As the White House is a center of global power and politics, it should come as no surprise that the wines that are served there are often among the world’s best. Many past presidents have been wine connoisseurs, and having your wine poured at the White House can be a boon for any winery.

The presidential love of wine actually began before the White House was ever built. George Washington was quite the fan of Portuguese wines, especially Madeira, a fortified wine that can be made in a dry or sweet style. Washington regularly had it imported directly to his home of Mount Vernon, and it’s said that every official dinner had Madeira served with at least one course. You can also check out one of Martha Washington’s famous punch recipes here.

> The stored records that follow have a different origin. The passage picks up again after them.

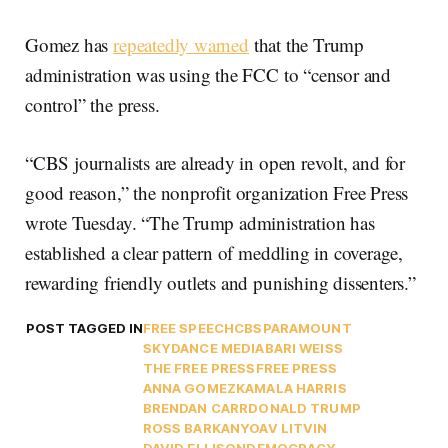
Gomez has
repeatedly warned
that the Trump
administration was using the FCC to “censor and
control” the press.
“CBS journalists are already in open revolt, and for
good reason,” the nonprofit organization Free Press
wrote Tuesday. “The Trump administration has
established a clear pattern of meddling in coverage,
rewarding friendly outlets and punishing dissenters.”
POST TAGGED IN
FREE SPEECH
CBS
PARAMOUNT
SKYDANCE MEDIA
BARI WEISS
THE FREE PRESS
FREE PRESS
ANNA GOMEZ
KAMALA HARRIS
BRENDAN CARR
DONALD TRUMP
ROSS BARKAN
YOAV LITVIN
DAVID ELLISON
DEMOCRACY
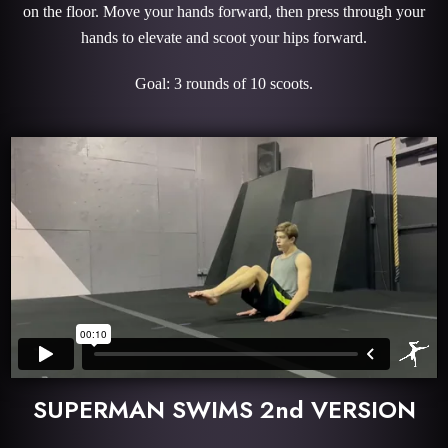
on the floor. Move your hands forward, then press through your
hands to elevate and scoot your hips forward.
Goal: 3 rounds of 10 scoots.
SUPERMAN SWIMS 2nd VERSION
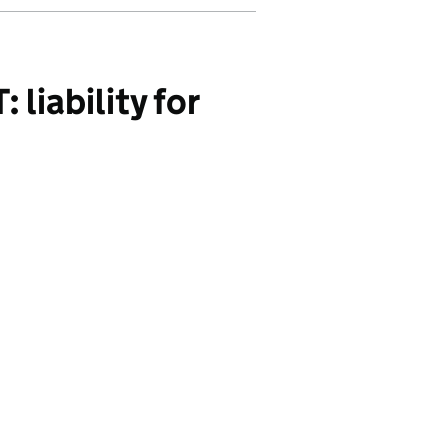
liability for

Another presidential wine lover, and the first to try his hand at winemaking was Thomas Jefferson. Having been the United States’ first ambassador to France, Jefferson had developed a taste for French wine. He wanted to be able to have wine at home and so he planted several acres of vineyard at his home in northern Virginia. He also convinced a famous Italian winemaker named Filippo Mazzeti to move to Virginia to grow wine. Jefferson even gave Mazzeti almost 200 acres to start his vineyard, and some of this land is still in use by the Jefferson Vineyards Winery. Though Jefferson never had any luck as a winemaker (local pests killed the vines he brought from Europe), he was still an avid wine collector. When Jefferson died in 1826, there was only one wine in his cellar: a sparkling wine from the French city of Limoux. This story has become so popular that Gerard Bertrand, a winemaker from Limoux has since named their sparkling wine the Thomas Jefferson Cuvee.

Jefferson's home of Monticello was home to America's first vineyard

Jefferson’s home of Monticello was home to America’s first vineyard

President John F. Kennedy shared Jefferson’s love of French wines with his own passion for Bordeaux. He’s rumored to once served a $1000 bottle of Bordeaux Blanc to a visiting guest.

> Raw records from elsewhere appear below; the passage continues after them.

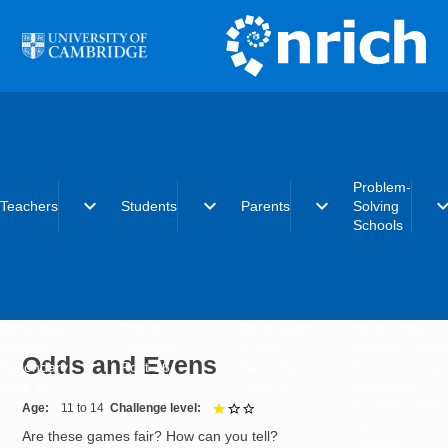
Skip to main content
Problem-
expand_more
expand_more
expand_more
expand_
Teachers
Students
Parents
Solving
Schools
Early years
Primary
Early years
What is the
Primary
Secondary
Primary
Problem-Solvi
Odds and Evens
Secondary
Post-16
Secondary
Schools initiat
Post-16
Post-16
Becoming a
Problem-Solvi
Age
11 to 14
Challenge level
1 out of 3
School
Are these games fair? How can you tell?
Charter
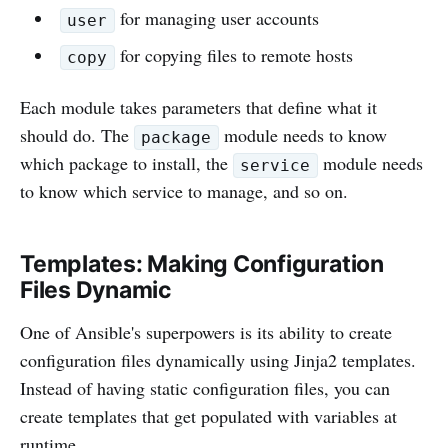
for managing user accounts
user
for copying files to remote hosts
copy
Each module takes parameters that define what it
should do. The
module needs to know
package
which package to install, the
module needs
service
to know which service to manage, and so on.
Templates: Making Configuration
Files Dynamic
One of Ansible's superpowers is its ability to create
configuration files dynamically using Jinja2 templates.
Instead of having static configuration files, you can
create templates that get populated with variables at
runtime.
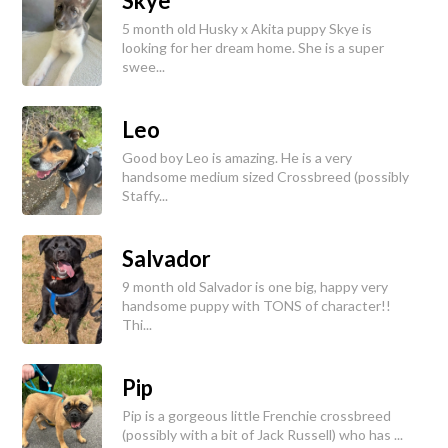
Skye
5 month old Husky x Akita puppy Skye is
looking for her dream home. She is a super
swee...
Leo
Good boy Leo is amazing. He is a very
handsome medium sized Crossbreed (possibly
Staffy...
Salvador
9 month old Salvador is one big, happy very
handsome puppy with TONS of character!!
Thi...
Pip
Pip is a gorgeous little Frenchie crossbreed
(possibly with a bit of Jack Russell) who has ...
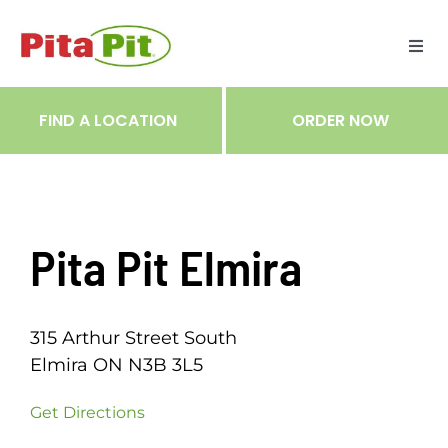
Skip
to
Togg
content
Navi
ME
FIND A LOCATION
ORDER NOW
RES
TRA
Pita Pit Elmira
NOT
315 Arthur Street South
CAR
Elmira ON N3B 3L5
Get Directions
RÉC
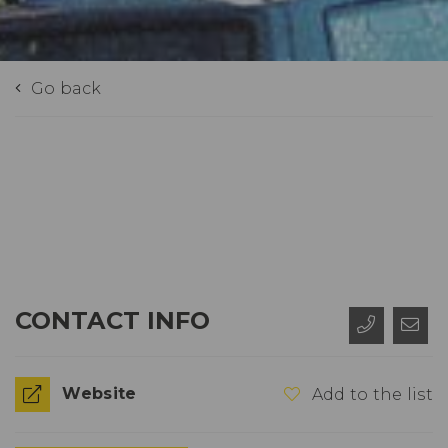
Go back
CONTACT INFO
Website
Add to the list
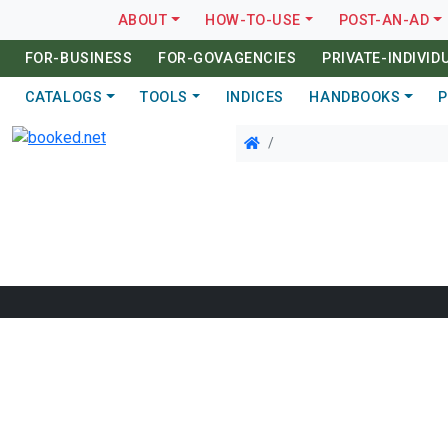
ABOUT
HOW-TO-USE
POST-AN-AD
FOR-BUSINESS
FOR-GOVAGENCIES
PRIVATE-INDIVID
CATALOGS
TOOLS
INDICES
HANDBOOKS
P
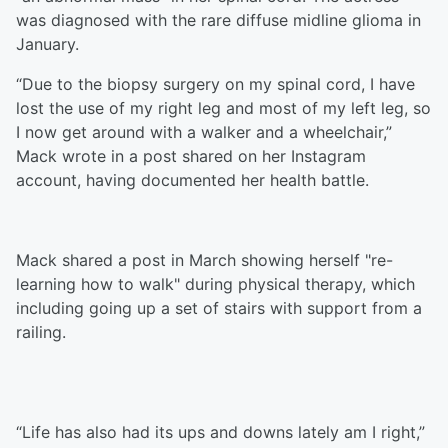
was diagnosed with the rare diffuse midline glioma in
January.
“Due to the biopsy surgery on my spinal cord, I have
lost the use of my right leg and most of my left leg, so
I now get around with a walker and a wheelchair,”
Mack wrote in a post shared on her Instagram
account, having documented her health battle.
Mack shared a post in March showing herself "re-
learning how to walk" during physical therapy, which
including going up a set of stairs with support from a
railing.
“Life has also had its ups and downs lately am I right,”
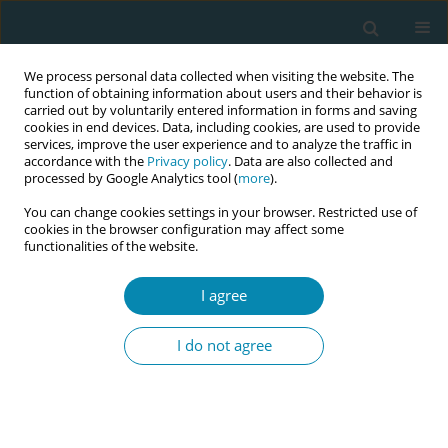
We process personal data collected when visiting the website. The
function of obtaining information about users and their behavior is
carried out by voluntarily entered information in forms and saving
cookies in end devices. Data, including cookies, are used to provide
services, improve the user experience and to analyze the traffic in
accordance with the
Privacy policy
. Data are also collected and
processed by Google Analytics tool (
more
).
You can change cookies settings in your browser. Restricted use of
Author
Alba Sola-Martínez
cookies in the browser configuration may affect some
functionalities of the website.
RESEARCH PAPER
I agree
Exploring midwifery students’
experiences of clinical training in
I do not agree
planned home birth: A qualitative study
Trinidad Maria Galera-Barbero
,
Vanesa Gutierrez-Puertas
,
Alba Sola-
Martínez
,
Lorena Gutiérrez-Puertas
Eur J Midwifery 2025;9(November):50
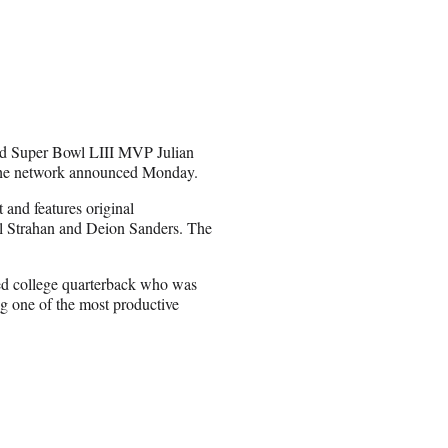
and Super Bowl LIII MVP Julian
 the network announced Monday.
 and features original
 Strahan and Deion Sanders. The
ed college quarterback who was
g one of the most productive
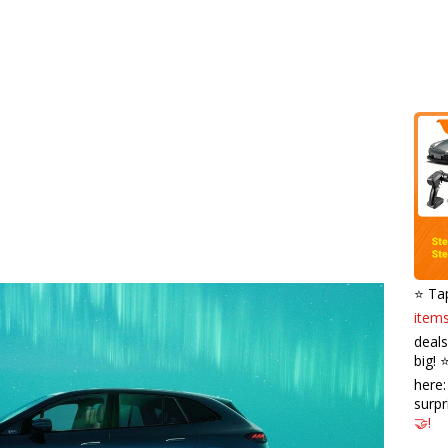
⭐️ Ta
items
deals
big! 
here
surpr
🤝!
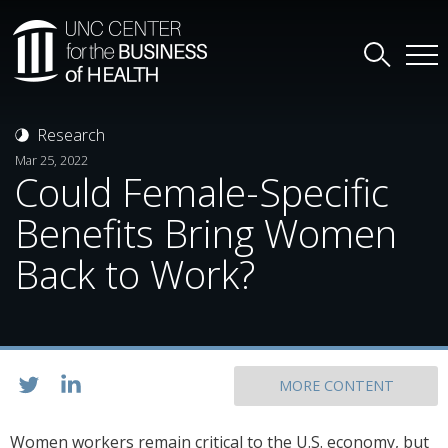
Research
Mar 25, 2022
Could Female-Specific
Benefits Bring Women
Back to Work?
MORE CONTENT
Women workers remain critical to the U.S. economy, but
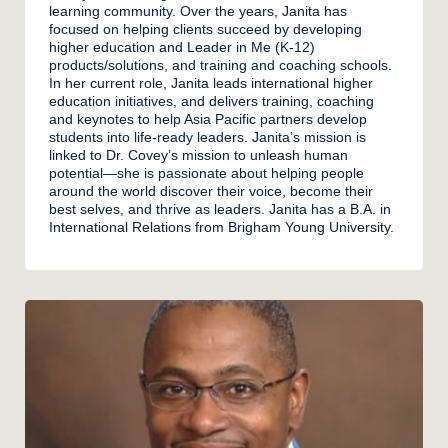
learning community. Over the years, Janita has
focused on helping clients succeed by developing
higher education and Leader in Me (K-12)
products/solutions, and training and coaching schools.
In her current role, Janita leads international higher
education initiatives, and delivers training, coaching
and keynotes to help Asia Pacific partners develop
students into life-ready leaders. Janita’s mission is
linked to Dr. Covey’s mission to unleash human
potential—she is passionate about helping people
around the world discover their voice, become their
best selves, and thrive as leaders. Janita has a B.A. in
International Relations from Brigham Young University.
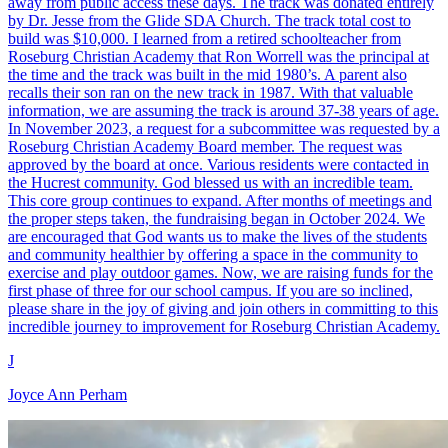
away from public access these days. The track was donated entirely
by Dr. Jesse from the Glide SDA Church. The track total cost to
build was $10,000. I learned from a retired schoolteacher from
Roseburg Christian Academy that Ron Worrell was the principal at
the time and the track was built in the mid 1980’s. A parent also
recalls their son ran on the new track in 1987. With that valuable
information, we are assuming the track is around 37-38 years of age.
In November 2023, a request for a subcommittee was requested by a
Roseburg Christian Academy Board member. The request was
approved by the board at once. Various residents were contacted in
the Hucrest community. God blessed us with an incredible team.
This core group continues to expand. After months of meetings and
the proper steps taken, the fundraising began in October 2024. We
are encouraged that God wants us to make the lives of the students
and community healthier by offering a space in the community to
exercise and play outdoor games. Now, we are raising funds for the
first phase of three for our school campus. If you are so inclined,
please share in the joy of giving and join others in committing to this
incredible journey to improvement for Roseburg Christian Academy.
J
Joyce Ann Perham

United States wines began to take prominence in the White House in the 1980’s with Ronald Reagan. Reagan was known for his love of California wine, especially Beaulieu Vineyard’s cabernet sauvignon which was a staple at state dinners. Likewise, he championed the wines of Iron Horse winery, and legend has it he negotiated the end of the Cold War over a bottle of their sparkling wine.

President Reagan toasts Mikhail Gorbachev with Iron Horse sparkling wine

President Reagan toasts Mikhail Gorbachev with Iron Horse sparkling wine

Iron Horse wines have remained a mainstay at the White House. Their sparkling wines have appeared regularly at dinners hosted by the Clintons and Obamas, and have been enjoyed by guests including Queen Elizabeth of the United Kingdom, President Xi of China, and the President of India. Interestingly, it was another California sparkling wine, Schramsberg Blanc de Blanc that President Nixon used as a gift during his historic visit to China.

President Xi of China drinking Iron Horse sparkling wines with Secretary of State Clinton and Vine President Joe Biden


The Obamas now proudly serve American wines at all State Dinners. Wines that have been on recent menus include Duckhorn Sauvignon Blanc, Cliff Lede Cabernet Sauvignon, and Franciscan Estate Chardonnay and Pinot Noir.

With the presidential election looming large in our collective consciousness, we wonder what the next administration holds for the promotion of United States wines at the White House.